Items listed in a dataset:
╔══
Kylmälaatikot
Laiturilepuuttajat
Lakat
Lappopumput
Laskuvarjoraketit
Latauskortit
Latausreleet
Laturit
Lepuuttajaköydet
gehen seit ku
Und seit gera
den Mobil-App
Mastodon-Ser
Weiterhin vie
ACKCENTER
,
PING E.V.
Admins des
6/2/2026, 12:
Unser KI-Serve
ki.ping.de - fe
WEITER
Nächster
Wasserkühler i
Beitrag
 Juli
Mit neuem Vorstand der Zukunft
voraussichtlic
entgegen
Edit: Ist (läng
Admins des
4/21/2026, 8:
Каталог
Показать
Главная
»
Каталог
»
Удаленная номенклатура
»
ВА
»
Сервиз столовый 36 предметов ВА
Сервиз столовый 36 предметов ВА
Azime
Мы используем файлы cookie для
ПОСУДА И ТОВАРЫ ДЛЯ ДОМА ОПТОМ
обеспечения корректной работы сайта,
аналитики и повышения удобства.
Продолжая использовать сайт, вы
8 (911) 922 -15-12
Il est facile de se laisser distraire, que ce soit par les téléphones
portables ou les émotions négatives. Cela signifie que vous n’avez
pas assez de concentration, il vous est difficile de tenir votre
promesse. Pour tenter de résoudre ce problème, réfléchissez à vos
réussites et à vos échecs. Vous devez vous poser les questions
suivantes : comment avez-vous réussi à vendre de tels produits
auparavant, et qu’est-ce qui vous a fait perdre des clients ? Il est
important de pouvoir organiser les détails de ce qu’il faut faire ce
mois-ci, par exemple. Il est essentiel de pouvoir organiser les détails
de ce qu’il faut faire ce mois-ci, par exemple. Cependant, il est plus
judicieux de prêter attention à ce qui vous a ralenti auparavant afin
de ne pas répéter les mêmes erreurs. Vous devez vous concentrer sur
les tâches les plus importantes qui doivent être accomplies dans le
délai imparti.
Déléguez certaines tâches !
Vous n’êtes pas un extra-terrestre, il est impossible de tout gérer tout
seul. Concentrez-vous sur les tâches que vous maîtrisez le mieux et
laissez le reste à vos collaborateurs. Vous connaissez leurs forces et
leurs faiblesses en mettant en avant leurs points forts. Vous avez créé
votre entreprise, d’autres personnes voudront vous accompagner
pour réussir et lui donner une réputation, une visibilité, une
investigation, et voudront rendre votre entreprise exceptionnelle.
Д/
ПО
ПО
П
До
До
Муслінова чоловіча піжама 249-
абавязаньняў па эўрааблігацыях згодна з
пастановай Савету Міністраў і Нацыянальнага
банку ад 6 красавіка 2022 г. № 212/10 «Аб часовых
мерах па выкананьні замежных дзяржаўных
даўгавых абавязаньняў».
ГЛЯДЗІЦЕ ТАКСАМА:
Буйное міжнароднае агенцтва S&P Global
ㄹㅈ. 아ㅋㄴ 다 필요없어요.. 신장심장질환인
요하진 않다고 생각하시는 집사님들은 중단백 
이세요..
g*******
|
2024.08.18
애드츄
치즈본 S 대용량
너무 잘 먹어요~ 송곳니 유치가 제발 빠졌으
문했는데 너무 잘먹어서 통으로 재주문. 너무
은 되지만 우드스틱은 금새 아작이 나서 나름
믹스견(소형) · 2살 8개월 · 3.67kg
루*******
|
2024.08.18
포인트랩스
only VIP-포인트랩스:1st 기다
╚══
ASSIGNMENT :: A faithful, complete copy of the entries above is required.

OUTPUT ::
Kylmälaatikot
Laiturilepuuttajat
Lakat
Lappopumput
Laskuvarjoraketit
Latauskortit
Latausreleet
Laturit
Lepuuttajaköydet
gehen seit ku
Und seit gera
den Mobil-App
Mastodon-Ser
Weiterhin vie
ACKCENTER
,
PING E.V.
Admins des
6/2/2026, 12:
Unser KI-Serve
ki.ping.de - fe
WEITER
Nächster
Wasserkühler i
Beitrag
 Juli
Mit neuem Vorstand der Zukunft
voraussichtlic
entgegen
Edit: Ist (läng
Admins des
4/21/2026, 8:
Каталог
Показать
Главная
»
Каталог
»
Удаленная номенклатура
»
ВА
»
Сервиз столовый 36 предметов ВА
Сервиз столовый 36 предметов ВА
Azime
Мы используем файлы cookie для
ПОСУДА И ТОВАРЫ ДЛЯ ДОМА ОПТОМ
обеспечения корректной работы сайта,
аналитики и повышения удобства.
Продолжая использовать сайт, вы
8 (911) 922 -15-12
Il est facile de se laisser distraire, que ce soit par les téléphones
portables ou les émotions négatives. Cela signifie que vous n’avez
pas assez de concentration, il vous est difficile de tenir votre
promesse. Pour tenter de résoudre ce problème, réfléchissez à vos
réussites et à vos échecs. Vous devez vous poser les questions
suivantes : comment avez-vous réussi à vendre de tels produits
auparavant, et qu’est-ce qui vous a fait perdre des clients ? Il est
important de pouvoir organiser les détails de ce qu’il faut faire ce
mois-ci, par exemple. Il est essentiel de pouvoir organiser les détails
de ce qu’il faut faire ce mois-ci, par exemple. Cependant, il est plus
judicieux de prêter attention à ce qui vous a ralenti auparavant afin
de ne pas répéter les mêmes erreurs. Vous devez vous concentrer sur
les tâches les plus importantes qui doivent être accomplies dans le
délai imparti.
Déléguez certaines tâches !
Vous n’êtes pas un extra-terrestre, il est impossible de tout gérer tout
seul. Concentrez-vous sur les tâches que vous maîtrisez le mieux et
laissez le reste à vos collaborateurs. Vous connaissez leurs forces et
leurs faiblesses en mettant en avant leurs points forts. Vous avez créé
votre entreprise, d’autres personnes voudront vous accompagner
pour réussir et lui donner une réputation, une visibilité, une
investigation, et voudront rendre votre entreprise exceptionnelle.
Д/
ПО
ПО
П
До
До
Муслінова чоловіча піжама 249-
абавязаньняў па эўрааблігацыях згодна з
пастановай Савету Міністраў і Нацыянальнага
банку ад 6 красавіка 2022 г. № 212/10 «Аб часовых
мерах па выкананьні замежных дзяржаўных
даўгавых абавязаньняў».
ГЛЯДЗІЦЕ ТАКСАМА:
Буйное міжнароднае агенцтва S&P Global
ㄹㅈ. 아ㅋㄴ 다 필요없어요.. 신장심장질환인
요하진 않다고 생각하시는 집사님들은 중단백 
이세요..
g*******
|
2024.08.18
애드츄
치즈본 S 대용량
너무 잘 먹어요~ 송곳니 유치가 제발 빠졌으
문했는데 너무 잘먹어서 통으로 재주문. 너무
은 되지만 우드스틱은 금새 아작이 나서 나름
믹스견(소형) · 2살 8개월 · 3.67kg
루*******
|
2024.08.18
포인트랩스
only VIP-포인트랩스:1st 기다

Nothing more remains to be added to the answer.